IMF Urges Serbia to Cut Spending as Deficit Exceeds Targets
The Serbian government needs to exercise more fiscal restraint this year after last year’s budget deficit and public debts exceeded agreed targets, the International Monetary Fund said.
The Balkan nation overshot its fiscal deficit target by 0.3 percentage points of gross domestic product in 2011, ending the year with the gap of 4.8 percent of GDP, or 158 billion dinars ($1.89 billion), the IMF said in a report posted on its website yesterday. Public debt rose to 47.9 percent of GDP, exceeding the legal cap of 45 percent, it said.

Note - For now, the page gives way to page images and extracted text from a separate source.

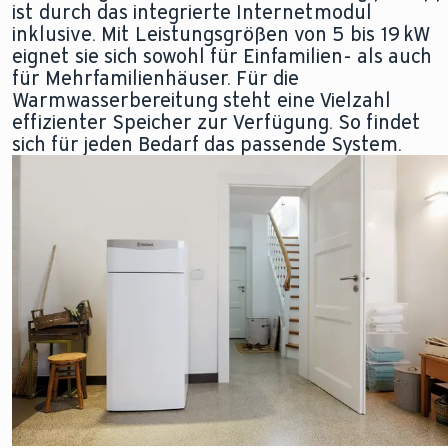
ist durch das integrierte Internetmodul
inklusive. Mit Leistungsgrößen von 5 bis 19 kW
eignet sie sich sowohl für Einfamilien- als auch
für Mehrfamilienhäuser. Für die
Warmwasserbereitung steht eine Vielzahl
effizienter Speicher zur Verfügung. So findet
sich für jeden Bedarf das passende System.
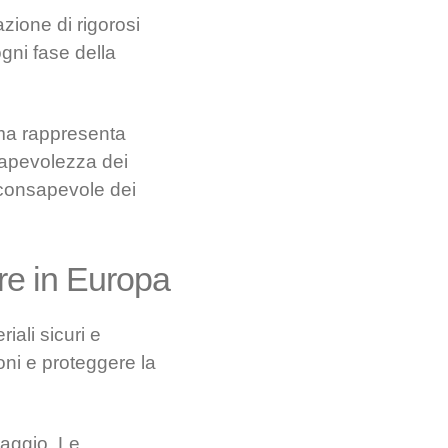
zione di rigorosi
gni fase della
 ma rappresenta
sapevolezza dei
a consapevole dei
are in Europa
iali sicuri e
ioni e proteggere la
laggio. Le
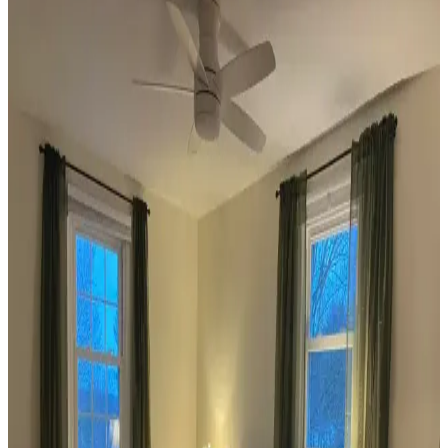
Koltuk ve Aksesuar Sandalyelerde Renk Uyumu ve
Dekorasyonda Görsel Denge Sağlama Yöntemleri
Koltuk ve aksesuar sandalyelerde renk uyumsuzluğu görsel rekabete
yol açabilir. Halı, perde, yastık ve mobilya yerleşimi ile renkler
dengelenerek mekanın estetik bütünlüğü sağlanır.
Ev Dekorasyonunda Denge ve Fonksiyonellik: Renk
Uyumu, Mobilya Yerleşimi ve Estetik İncelemesi
Reddit tartışması üzerinden ev dekorasyonunda renk uyumu,
mobilya yerleşimi ve aksesuar dengesi gibi unsurların yaşam
alanlarının estetik ve fonksiyonelliğini nasıl etkilediği inceleniyor.
Veranda Dekorasyonunda Bitki Seçimi, Aydınlatma
ve Mobilya Düzenlemeleriyle Estetik İyileştirme
Yöntemleri
Veranda dekorasyonunda bitkiler, halılar, aydınlatma ve mobilyaların
uyumlu kullanımı mekânı daha davetkâr ve fonksiyonel kılar. Doğru
seçimler verandanın atmosferini ve dış görünümünü güçlendirir.
Habitat'tan İkinci El Mobilya Alımı ve Ev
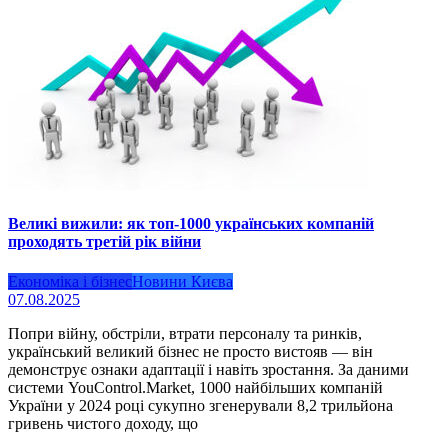
Великі вижили: як топ-1000 українських компаній
проходять третій рік війни
Економіка і бізнес
Новини Києва
07.08.2025
Попри війну, обстріли, втрати персоналу та ринків,
український великий бізнес не просто вистояв — він
демонструє ознаки адаптації і навіть зростання. За даними
системи YouControl.Market, 1000 найбільших компаній
України у 2024 році сукупно згенерували 8,2 трильйона
гривень чистого доходу, що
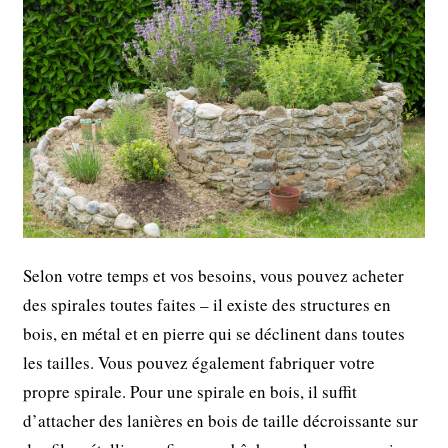
Selon votre temps et vos besoins, vous pouvez acheter
des spirales toutes faites – il existe des structures en
bois, en métal et en pierre qui se déclinent dans toutes
les tailles. Vous pouvez également fabriquer votre
propre spirale. Pour une spirale en bois, il suffit
d’attacher des lanières en bois de taille décroissante sur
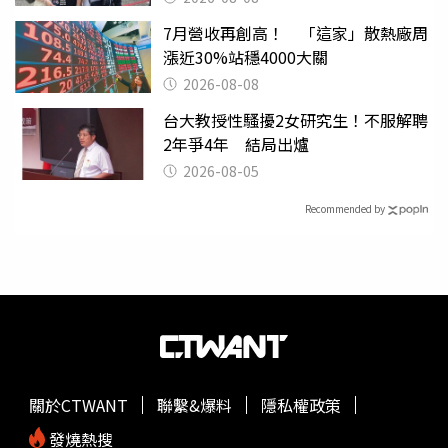
7月營收再創高！ 「這家」散熱廠周
漲近30%站穩4000大關
2026-08-08
台大教授性騷擾2女研究生！不服解聘
2年爭4年 結局出爐
2026-08-05
Recommended by
關於CTWANT
聯繫&爆料
隱私權政策
發燒熱搜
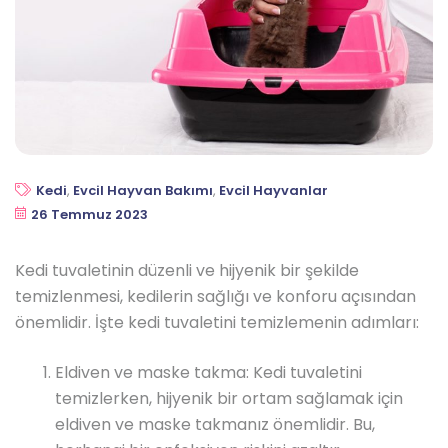
Kedi
,
Evcil Hayvan Bakımı
,
Evcil Hayvanlar
26 Temmuz 2023
Kedi tuvaletinin düzenli ve hijyenik bir şekilde
temizlenmesi, kedilerin sağlığı ve konforu açısından
önemlidir. İşte kedi tuvaletini temizlemenin adımları:
Eldiven ve maske takma: Kedi tuvaletini
temizlerken, hijyenik bir ortam sağlamak için
eldiven ve maske takmanız önemlidir. Bu,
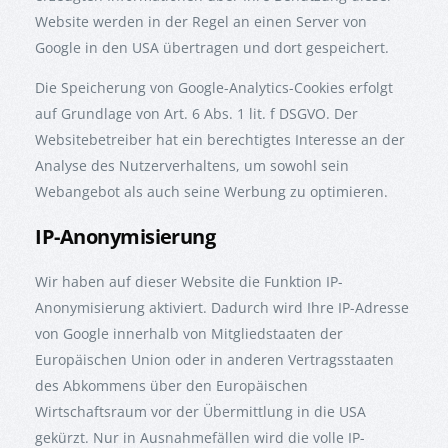
Website werden in der Regel an einen Server von
Google in den USA übertragen und dort gespeichert.
Die Speicherung von Google-Analytics-Cookies erfolgt
auf Grundlage von Art. 6 Abs. 1 lit. f DSGVO. Der
Websitebetreiber hat ein berechtigtes Interesse an der
Analyse des Nutzerverhaltens, um sowohl sein
Webangebot als auch seine Werbung zu optimieren.
IP-Anonymisierung
Wir haben auf dieser Website die Funktion IP-
Anonymisierung aktiviert. Dadurch wird Ihre IP-Adresse
von Google innerhalb von Mitgliedstaaten der
Europäischen Union oder in anderen Vertragsstaaten
des Abkommens über den Europäischen
Wirtschaftsraum vor der Übermittlung in die USA
gekürzt. Nur in Ausnahmefällen wird die volle IP-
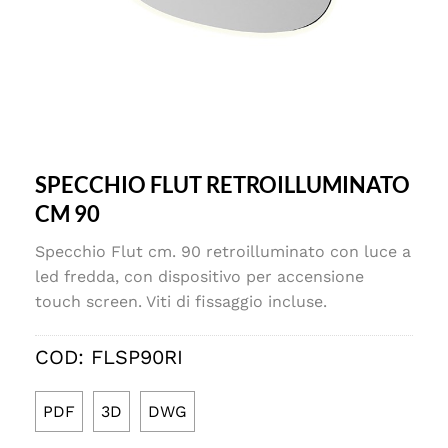
SPECCHIO FLUT RETROILLUMINATO
CM 90
Specchio Flut cm. 90 retroilluminato con luce a
led fredda, con dispositivo per accensione
touch screen. Viti di fissaggio incluse.
COD:
FLSP90RI
PDF
3D
DWG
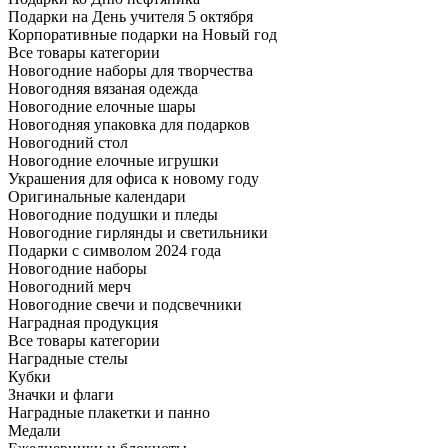
Подарки на День учителя 5 октября
Корпоративные подарки на Новый год
Все товары категории
Новогодние наборы для творчества
Новогодняя вязаная одежда
Новогодние елочные шары
Новогодняя упаковка для подарков
Новогодний стол
Новогодние елочные игрушки
Украшения для офиса к новому году
Оригинальные календари
Новогодние подушки и пледы
Новогодние гирлянды и светильники
Подарки с символом 2024 года
Новогодние наборы
Новогодний мерч
Новогодние свечи и подсвечники
Наградная продукция
Все товары категории
Наградные стелы
Кубки
Значки и флаги
Наградные плакетки и панно
Медали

The lender froze its $1.3 billion precautionary loan program with Serbia last month after discovering that the nation’s 2012 budget deficit would reach 5.25 percent of GDP and public debt would top 50 percent of GDP, the IMF said. Serbia has not yet released its end-2011 budget report.
Heavily reliant on the domestic market for borrowing, Serbia needs to maintain fiscal discipline and reduce fiscal financing risks by sticking with nominal fiscal gap targets of 26 billion dinars at the end of March and 61 billion dinars through June, the IMF said. The targets reflect lower revenue resulting from weaker economic growth.

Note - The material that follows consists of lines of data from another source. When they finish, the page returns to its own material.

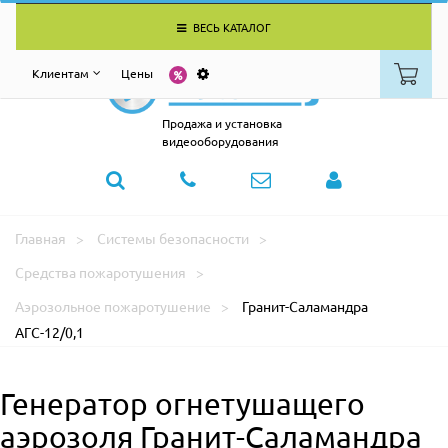
ВЕСЬ КАТАЛОГ
Клиентам
Цены
Продажа и установка
видеооборудования
Главная
Системы безопасности
Средства пожаротушения
Аэрозольное пожаротушение
Гранит-Саламандра
АГС-12/0,1
Генератор огнетушащего
аэрозоля Гранит-Саламандра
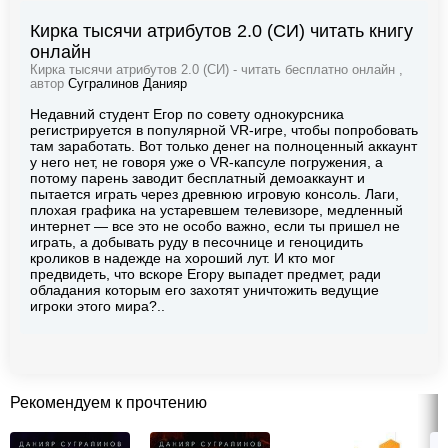
Кирка тысячи атрибутов 2.0 (СИ) читать книгу
онлайн
Кирка тысячи атрибутов 2.0 (СИ) - читать бесплатно онлайн ,
автор
Сугралинов Данияр
Недавний студент Егор по совету однокурсника
регистрируется в популярной VR-игре, чтобы попробовать
там заработать. Вот только денег на полноценный аккаунт
у него нет, не говоря уже о VR-капсуле погружения, а
потому парень заводит бесплатный демоаккаунт и
пытается играть через древнюю игровую консоль. Лаги,
плохая графика на устаревшем телевизоре, медленный
интернет — все это не особо важно, если ты пришел не
играть, а добывать руду в песочнице и геноцидить
кроликов в надежде на хороший лут. И кто мог
предвидеть, что вскоре Егору выпадет предмет, ради
обладания которым его захотят уничтожить ведущие
игроки этого мира?..
Рекомендуем к прочтению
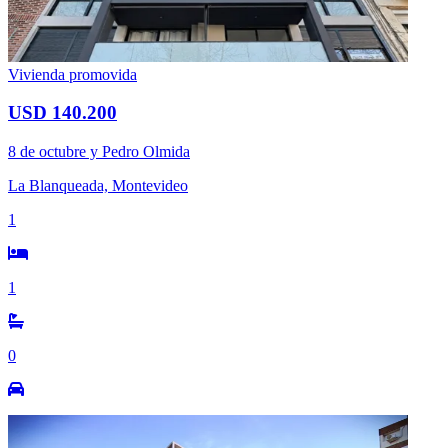
Vivienda promovida
USD 140.200
8 de octubre y Pedro Olmida
La Blanqueada, Montevideo
1
1
0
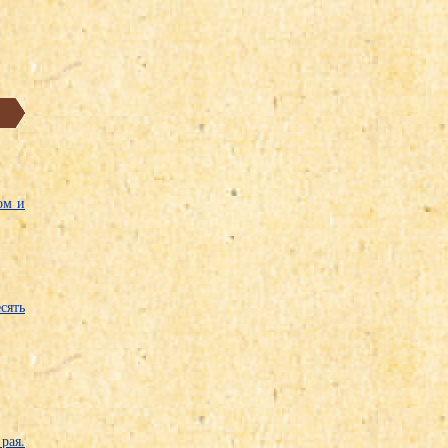
ом и
сять
рая.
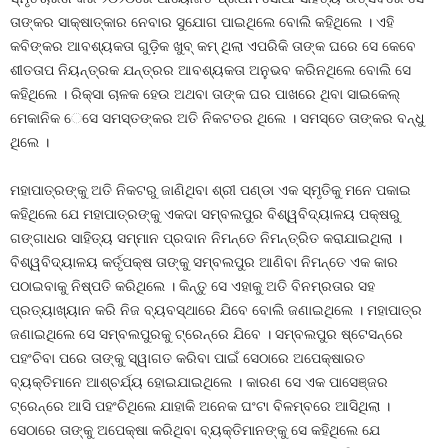
ତାଙ୍କର ସାକ୍ଷାତ୍‌କାର ନେବାର ସୁଯୋଗ ପାଇଥିଲେ ବୋଲି କହିଥିଲେ । ଏହି
କବିଙ୍କର ଆବଶ୍ୟକତା ଗୁଡ଼ିକ ଖୁବ୍ କମ୍ ଥିଲା ଏପରିକି ତାଙ୍କ ଘରେ ସେ କେବେ
ଶୀତତାପ ନିୟନ୍ତ୍ରକ ଯନ୍ତ୍ରର ଆବଶ୍ୟକତା ଅନୁଭବ କରିନଥିଲେ ବୋଲି ସେ
କହିଥିଲେ । ରିକ୍ସା ଚାଳକ ହେଉ ଅଥବା ତାଙ୍କ ଘର ପାଖରେ ଥିବା ସାଇକେଲ୍
ମେକାନିକ େସେ ସମସ୍ତଙ୍କର ଅତି ନିକଟତର ଥିଲେ । ସମସ୍ତେ ତାଙ୍କର ବନ୍ଧୁ
ଥିଲେ ।
ମହାପାତ୍ରଙ୍କୁ ଅତି ନିକଟରୁ ଜାଣିଥିବା ଶ୍ରୀ ପଣ୍ଡା ଏକ ସ୍ମୃତିକୁ ମନେ ପକାଇ
କହିଥିଲେ ଯେ ମହାପାତ୍ରଙ୍କୁ ଏକଦା ସମ୍ବଲପୁର ବିଶ୍ୱବିଦ୍ୟାଳୟ ପକ୍ଷରୁ
ଗଙ୍ଗାଧର ସାହିତ୍ୟ ସମ୍ମାନ ପ୍ରଦାନ ନିମନ୍ତେ ନିମନ୍ତ୍ରିତ କରାଯାଇଥିଲା ।
ବିଶ୍ୱବିଦ୍ୟାଳୟ କର୍ତୃପକ୍ଷ ତାଙ୍କୁ ସମ୍ବଲପୁର ଆଣିବା ନିମନ୍ତେ ଏକ କାର
ପଠାଇବାକୁ ନିଷ୍ପତି କରିଥିଲେ । କିନ୍ତୁ ସେ ଏହାକୁ ଅତି ବିନମ୍ରତାର ସହ
ପ୍ରତ୍ୟାଖ୍ୟାନ କରି ନିଜ ବ୍ୟବସ୍ଥାରେ ଯିବେ ବୋଲି ଜଣାଇଥିଲେ । ମହାପାତ୍ର
ଜଣାଇଥିଲେ ସେ ସମ୍ବଲପୁରକୁ ଟ୍ରେନ୍‌ରେ ଯିବେ । ସମ୍ବଲପୁର ଷ୍ଟେସନ୍‌ରେ
ପହଂଚିବା ପରେ ତାଙ୍କୁ ସ୍ୱାଗତ କରିବା ପାଇଁ ସେଠାରେ ଅପେକ୍ଷାରତ
ବ୍ୟକ୍ତିମାନେ ଆଶ୍ଚର୍ଯ୍ୟ ହୋଇଯାଇଥିଲେ । କାରଣ ସେ ଏକ ପାସେଞ୍ଜର
ଟ୍ରେନ୍‌ରେ ଆସି ପହଂଚିଥିଲେ ଯାହାକି ଅନେକ ଘଂଟା ବିଳମ୍ବରେ ଆସିଥିଲା ।
ସେଠାରେ ତାଙ୍କୁ ଅପେକ୍ଷା କରିଥିବା ବ୍ୟକ୍ତିମାନଙ୍କୁ ସେ କହିଥିଲେ ଯେ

The IMF forecast this year’s budget gap to exceed the target of 4.25 percent of GDP by “at least 1 percent of GDP,” the report said. Serbia can resume the program after elections in May, and after the new government takes “legal action that eliminates the scope for additional spending and debt issuance,” which amount to almost 2 percent of GDP eroding the “main pillar” of the standby loan arrangement, the lender said.
European ‘Growth Slump’
The government should also consider tax reform and raising value-added taxes to bolster revenue, the IMF said. Prime Minister Mirko Cvetkovic’s cabinet plans no tax increases before the elections.
Serbia’s economic recovery has “paused since mid-2011” and the unemployment rate, which surged above 24 percent, is a key concern, the IMF said. The economy is expected to grow 0.5 percent this year, the IMF said.
Challenges for policy makers include “a growth slump” in key trading partners and bank deleveraging as their parent institutions need to meet regulatory capital requirements. Gross external and public financing needs are estimated at 8.66 billion euros ($11.25 billion) in 2012, the IMF said.
Official foreign-exchange reserves were reported at 11.6 billion euros for January, while net reserves, excluding the funds commercial lenders keep with the central bank and funds from the IMF stood at 6.7 billion euros.
The central bank and the government also need to deal with bad debts because non-performing loans at 19.2 percent of the total credit portfolio were among the highest in the region and “immobilizing” resources banks could otherwise use for new lending, the IMF said.